Tequila has been the go-to alcoholic beverage for many drinkers in the U.S. in recent years, surpassing American whiskey in terms of sales. However, it seems that the demand for agave spirits is starting to slow down, as reported by the Financial Times. This slowdown has resulted in a surplus of spirits for producers in Mexico, who may struggle to find buyers for their products.
The CRT (Mexico’s Tequila Regulatory Council) has revealed that there is currently a surplus of approximately half a billion liters of tequila, as reported by the Times. This surplus includes tequila that is still aging in barrels or ready to be bottled in steel vats. Analyst Trevor Stirling from Bernstein suggests that the tequila industry is heading towards a turbulent 2025 due to the excess production.
The decline in demand for spirits, particularly in the premium and ultra-premium price range, is one of the contributing factors. Consumers are now opting for more affordable options, despite the availability of low-cost tequila brands. However, it is worth noting that the growth of the tequila industry has largely been driven by high-end brands, many of which have celebrity endorsements.
According to IWSR, a drinks analysis company, there was a 3 percent decrease in spirits sales in the U.S. in 2024 compared to the previous year. Tequila, in particular, experienced a significant impact, as its consumption rose by 17 percent in 2021, but slowed down to four percent in 2023 and decreased by over one percent last year. The Times reports that two-thirds of all tequila is exported, with about 80 percent going to the U.S. (Spain and Germany follow, but each only account for 2 percent).
Mexican farmers are also facing financial hardships due to the decline in tequila sales. Reports indicate that agave prices have dropped to approximately six to eight pesos per kilo for farmers with contracts, and as low as two pesos for those without contracts. Given the slump in sales, it won’t be surprising if brands seize the opportunity to purchase cheap agave for distillation.
It is uncertain whether Trump’s proposed tariffs on Mexican imports will be implemented, but they could potentially impact tequila sales if even affordable options face price increases.
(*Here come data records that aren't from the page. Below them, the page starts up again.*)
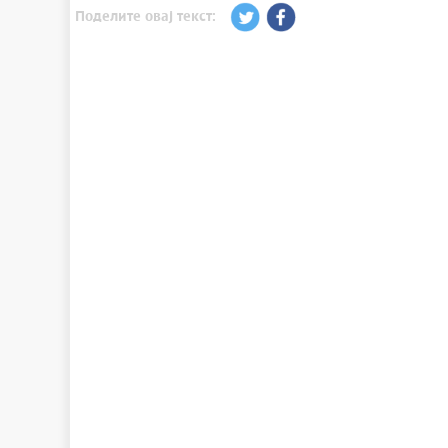
Поделите овај текст:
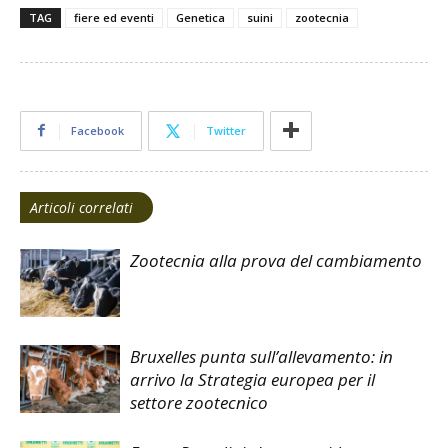
TAG
fiere ed eventi
Genetica
suini
zootecnia
Facebook
Twitter
Articoli correlati
Zootecnia alla prova del cambiamento
Bruxelles punta sull’allevamento: in
arrivo la Strategia europea per il
settore zootecnico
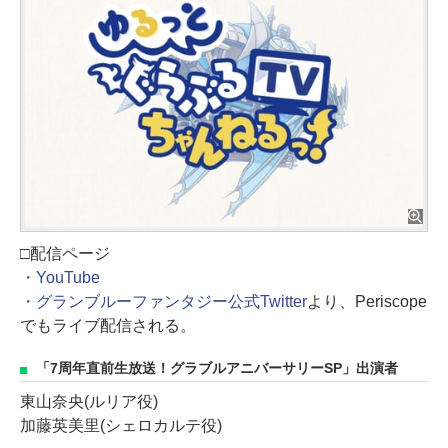
□配信ページ
・YouTube
・グランブルーファンタジー公式Twitter
より、Periscope
でもライブ配信される。
「7周年直前生放送！グラブルアニバーサリーSP」出演者
東山奈央(ルリア役)
加藤英美里(シェロカルテ役)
While CRT president Ramón González downplayed this possibility to the FT, it is worth considering the potential bias in his statements as his role involves promoting the industry.
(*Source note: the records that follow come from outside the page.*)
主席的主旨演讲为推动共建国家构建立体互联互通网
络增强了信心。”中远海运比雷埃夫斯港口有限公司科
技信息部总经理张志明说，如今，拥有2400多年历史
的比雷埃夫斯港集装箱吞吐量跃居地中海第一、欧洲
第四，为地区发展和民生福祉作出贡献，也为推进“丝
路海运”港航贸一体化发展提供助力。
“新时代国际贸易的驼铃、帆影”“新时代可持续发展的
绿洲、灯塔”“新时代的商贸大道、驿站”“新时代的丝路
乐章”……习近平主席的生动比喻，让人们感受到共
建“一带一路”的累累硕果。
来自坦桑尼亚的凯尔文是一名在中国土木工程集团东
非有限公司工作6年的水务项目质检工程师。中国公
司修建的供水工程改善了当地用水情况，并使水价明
There are critics who question the practices of the organization. González stated, “When he was president… he said exactly the same thing, that there would be tariffs et cetera. Not only did he not put taxes on alcoholic drinks, he lowered them.”
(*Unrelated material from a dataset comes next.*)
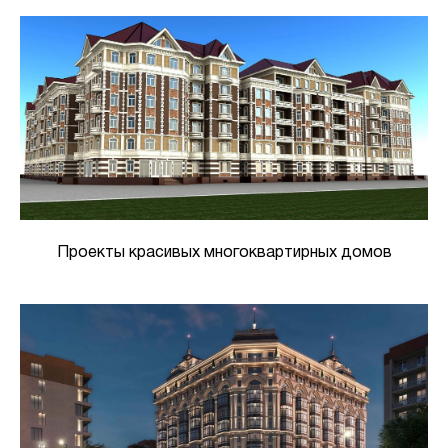
Проекты красивых многоквартирных домов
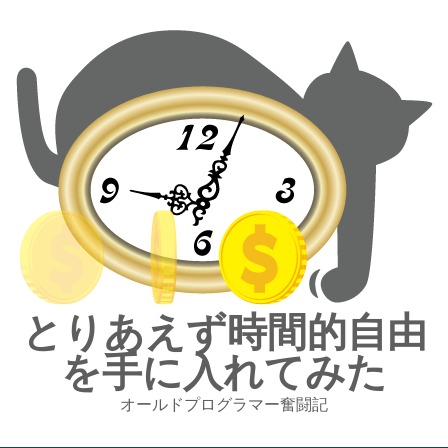
とりあえず時間的自由
を手に入れてみた
オールドプログラマー奮闘記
There may be significant changes in various spirits categories this year in terms of sales and trends. However, it is important to note that these changes may be temporary or necessary adjustments that reflect a more accurate reflection of supply and demand. We will keep you informed as these trends unfold. In the meantime, if you are not someone who has lost interest in the category, there are still plenty of fantastic new tequilas to explore and enjoy.